Infatti, va in primo luogo considerato che nel caso di specie (in cui il conducente di un veicolo veniva sottoposto ad un controllo con etilometro senza preventivamente essere avvisato della facoltà di nominare un difensore, n.d.r.) non potrebbe dirsi che la parte “assisteva” all’atto inficiato dalla nullità derivante dal mancato avvertimento, essendo da escludere che vi “assistesse” un soggetto (l’indagato o indagabile) che era in procinto di essere sottoposto a un accertamento indifferibile sulla propria persona, proprio perchè al medesimo doveva essere data ex art. 114 disp. att. cod. proc. pen. una formale comunicazione circa la “facoltà di farsi assistere dal difensore di fiducia“, che di per sè presuppone la (possibile) non conoscenza di tale facoltà.

A ben vedere, la nullità, nella ipotesi qui considerata, non discende direttamente dal mancato avvertimento di cui all’art. 114 disp. att. cod. proc. pen. ma dalla presunta non conoscenza da parte dell’indagato della facoltà di farsi assistere da un difensore, alla quale l’avvertimento è preordinato.
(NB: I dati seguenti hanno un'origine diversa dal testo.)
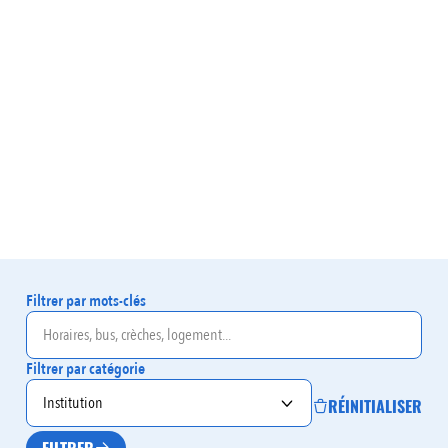
Filtrer par mots-clés
Filtrer par catégorie
RÉINITIALISER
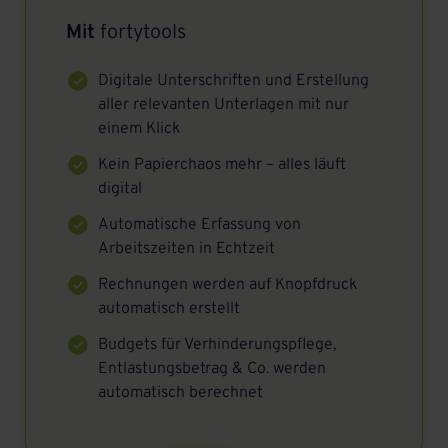
Mit
fortytools
Digitale Unterschriften und Erstellung
aller relevanten Unterlagen mit nur
einem Klick
Kein Papierchaos mehr – alles läuft
digital
Automatische Erfassung von
Arbeitszeiten in Echtzeit
Rechnungen werden auf Knopfdruck
automatisch erstellt
Budgets für Verhinderungspflege,
Entlastungsbetrag & Co. werden
automatisch berechnet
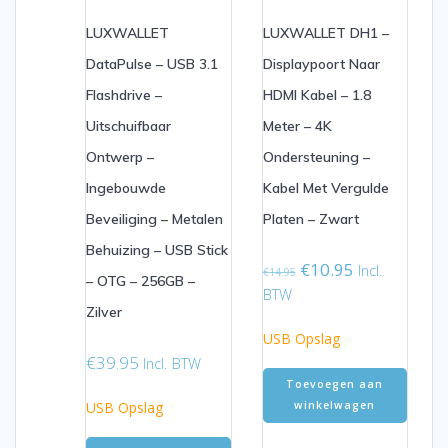
LUXWALLET
LUXWALLET DH1 –
DataPulse – USB 3.1
Displaypoort Naar
Flashdrive –
HDMI Kabel – 1.8
Uitschuifbaar
Meter – 4K
Ontwerp –
Ondersteuning –
Ingebouwde
Kabel Met Vergulde
Beveiliging – Metalen
Platen – Zwart
Behuizing – USB Stick
Oorspronkelijke
Huidige
€
10.95
Incl.
€
14.95
– OTG – 256GB –
prijs
prijs
BTW
was:
is:
Zilver
€14.95.
€10.95.
USB Opslag
€
39.95
Incl. BTW
Toevoegen aan
USB Opslag
winkelwagen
Sicché se per avventura l’indagato comunicasse ai pubblici ufficiali operanti la sua intenzione di avvisare il difensore dell’atto urgente che si sta per compiere nessuna nullità deriverebbe da un mancato previo avviso di tale facoltà da parte della polizia giudiziaria.

In altri termini, per potere eccepire una nullità occorre evidentemente avere contezza del vizio; e quando la legge prescrive che si dia avviso di una qualche facoltà prevede ciò proprio perché si presume che il soggetto destinatario di esso possa ignorarla.
Quindi, conclusivamente, stando a un profilo strettamente logico, nella fattispecie qui considerata l’indagato non “assisteva” all’atto nullo. Non vi assisteva perché, secondo una valutazione legale, non era a conoscenza della facoltà di farsi assistere dal difensore di fiducia, essendo irrilevanti conoscenze accidentali di ciò che la legge consentiva.
Egli non poteva, dunque, eccepire la nullità ex art. 114 disp. att. cod. proc. pen. nè prima del compimento delle operazioni di alcooltest nè, per le stesse ragioni, immediatamente dopo.

(Articolo redatto dalla Dott.ssa Silvia Meda dello Studio dell’Avv. de Lalla. Ogni diritto riservato).